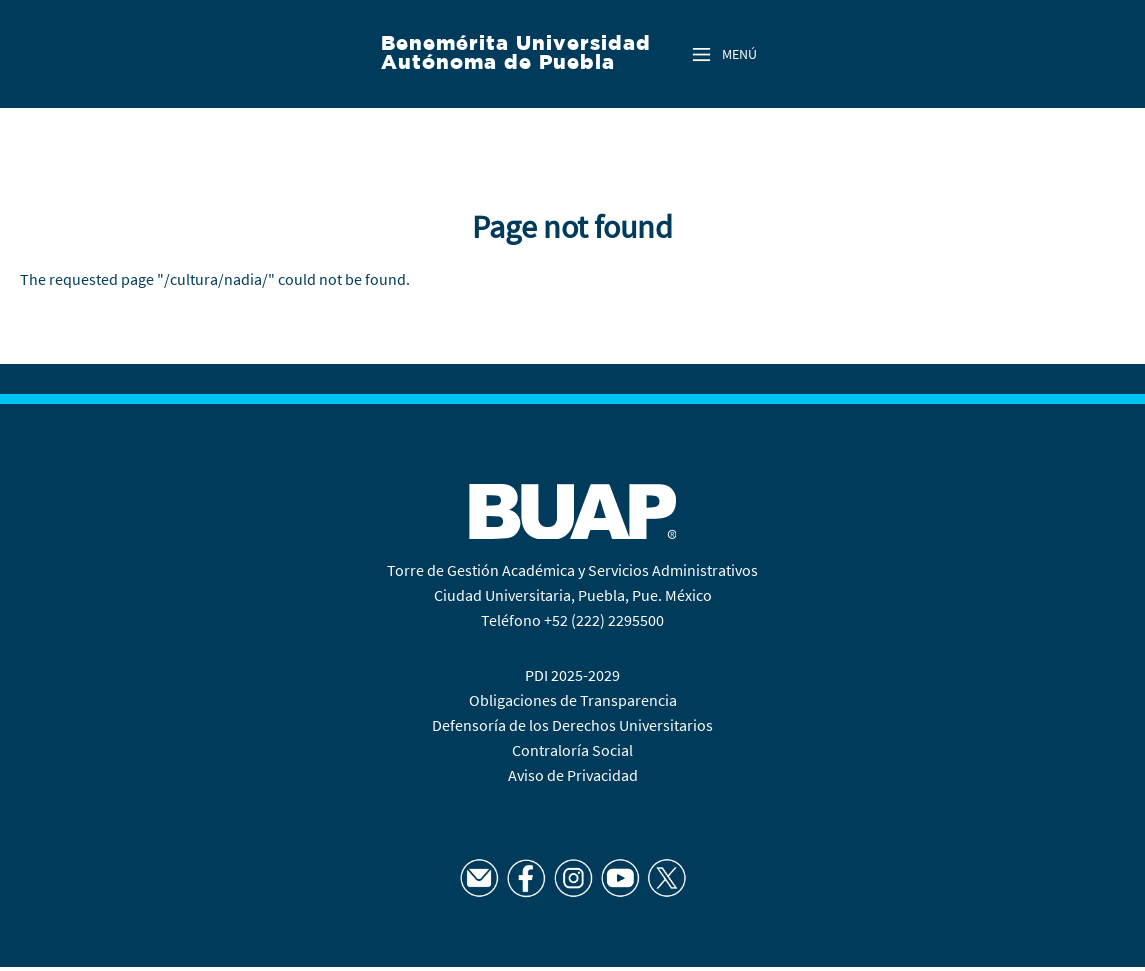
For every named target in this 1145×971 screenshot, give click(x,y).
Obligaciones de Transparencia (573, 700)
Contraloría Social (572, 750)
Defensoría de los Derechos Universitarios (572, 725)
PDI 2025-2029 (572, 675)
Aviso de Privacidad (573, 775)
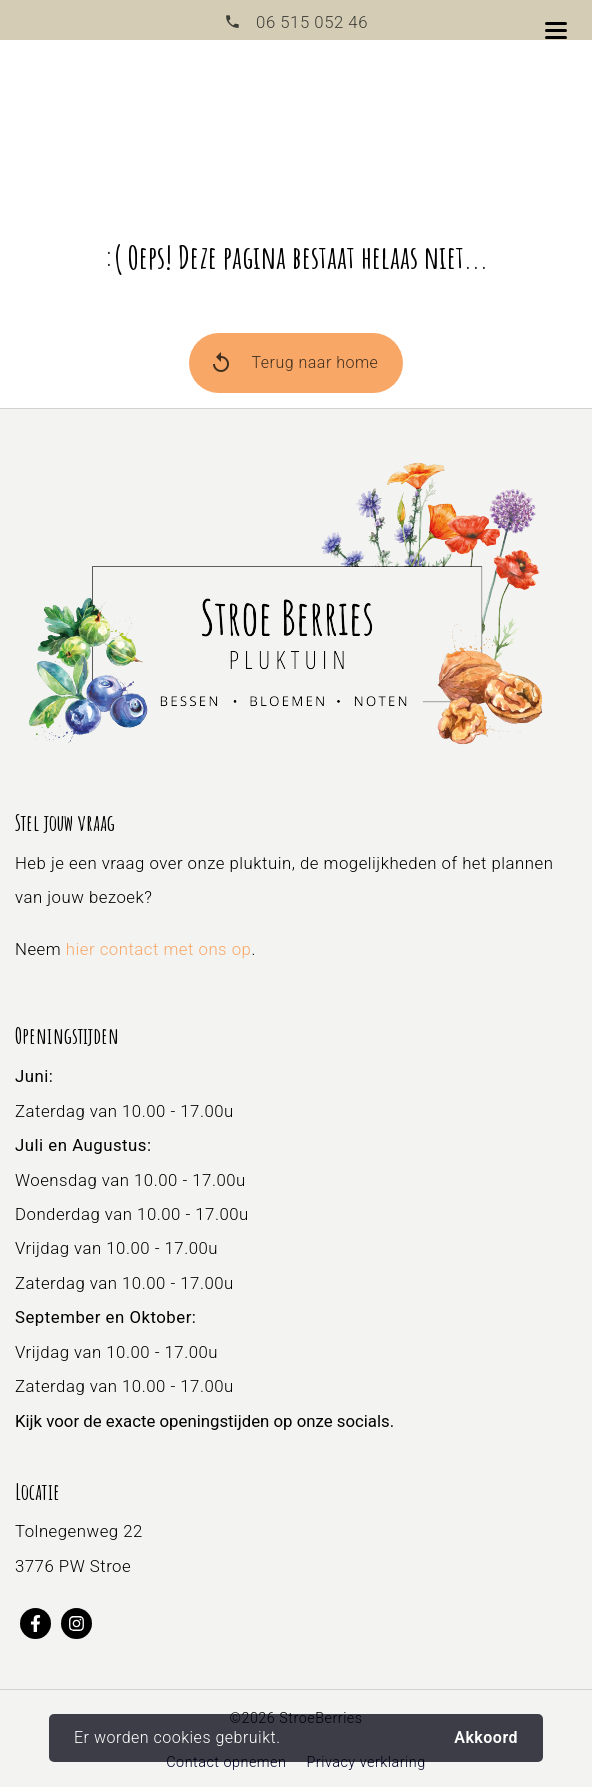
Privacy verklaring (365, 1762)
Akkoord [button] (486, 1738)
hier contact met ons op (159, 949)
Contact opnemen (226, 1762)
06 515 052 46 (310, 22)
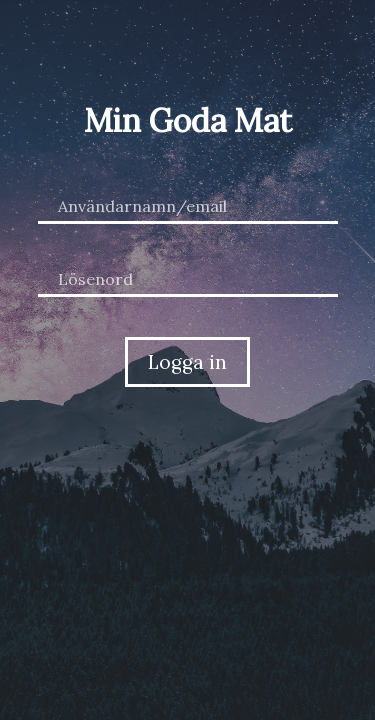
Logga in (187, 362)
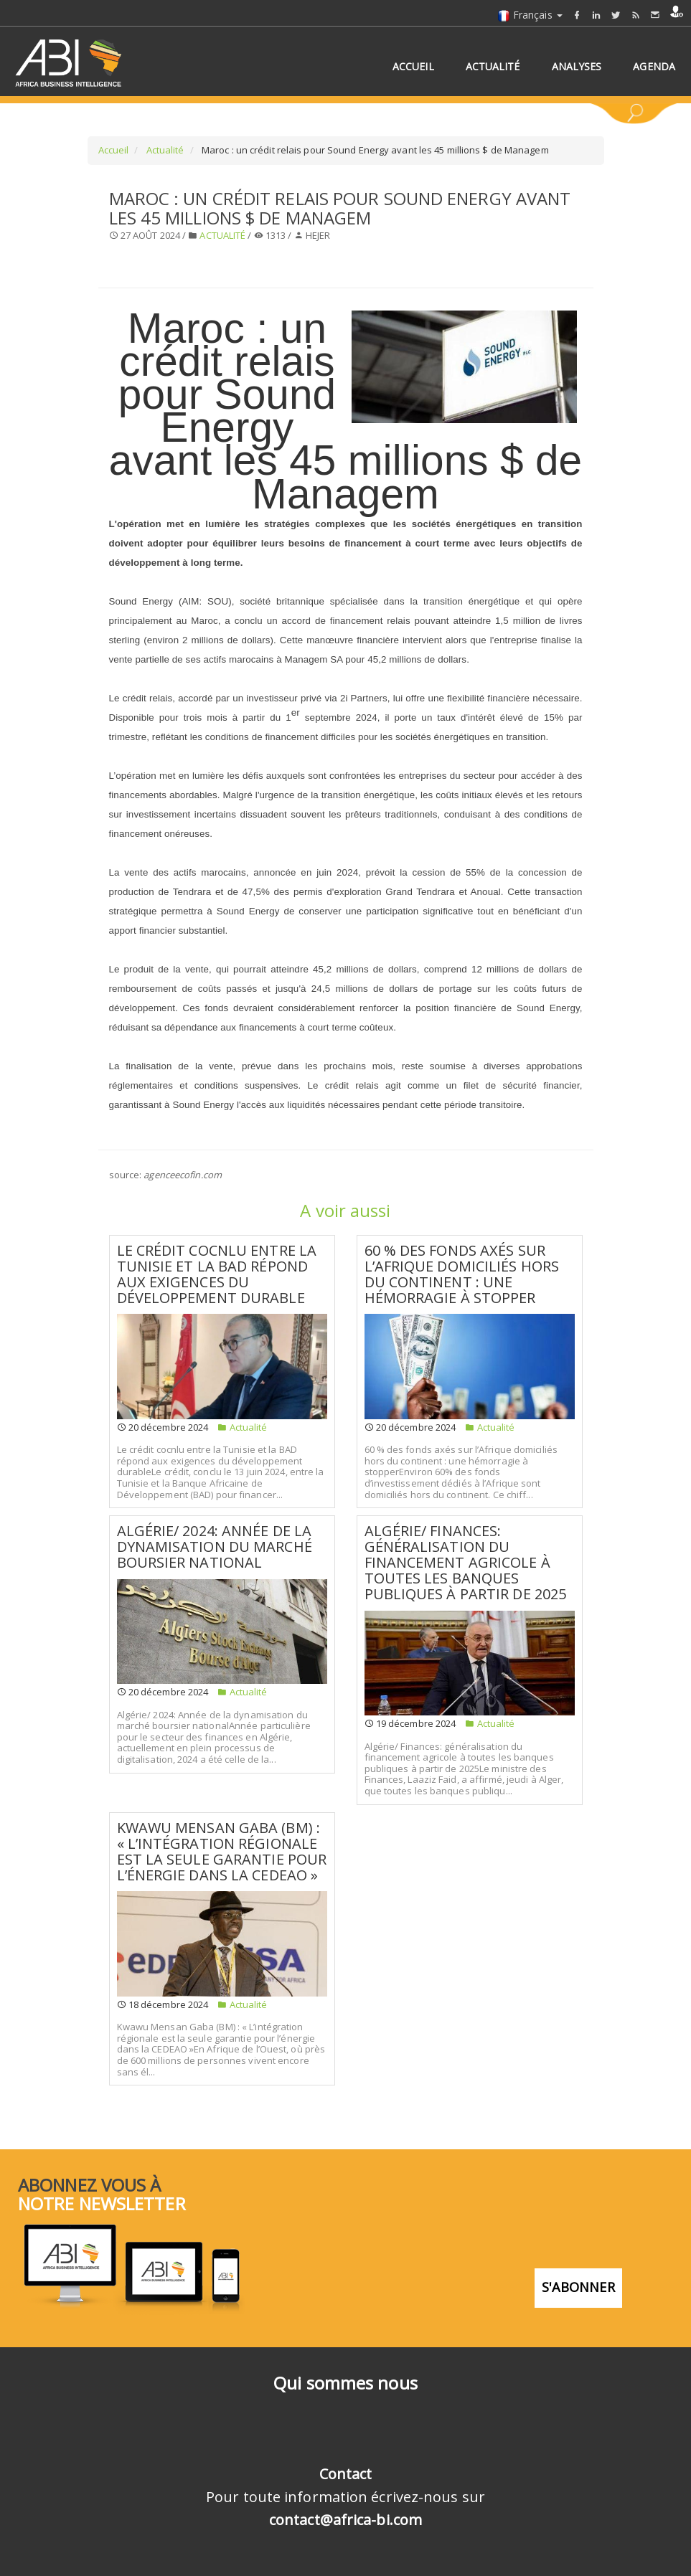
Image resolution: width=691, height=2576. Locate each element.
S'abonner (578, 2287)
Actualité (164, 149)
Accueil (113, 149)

* * *

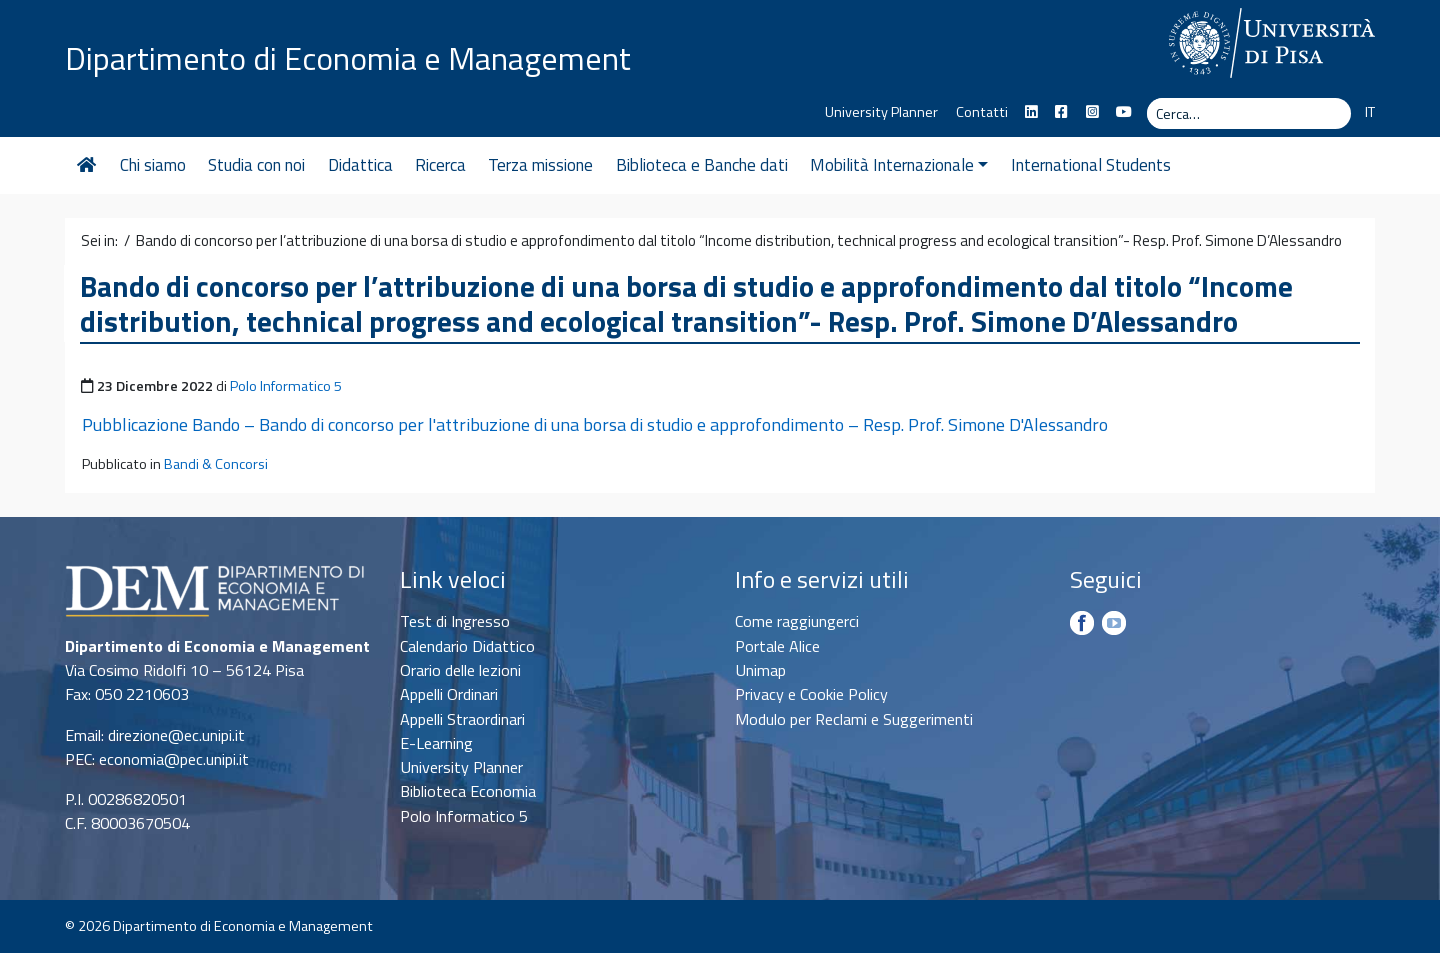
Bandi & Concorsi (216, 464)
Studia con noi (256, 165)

» **Exercise requirements**: In the records above, find the line containing "hier contact met ons op (159, 949)" and the line containing "Accueil (113, 149)", then give both of them again word for word along with every line between. Omit any pictures.

» **Output of the exercise**:
hier contact met ons op (159, 949)
Contact opnemen (226, 1762)
06 515 052 46 (310, 22)
Logga in (187, 362)
Image resolution: width=691, height=2576. Locate each element.
S'abonner (578, 2287)
Actualité (164, 149)
Accueil (113, 149)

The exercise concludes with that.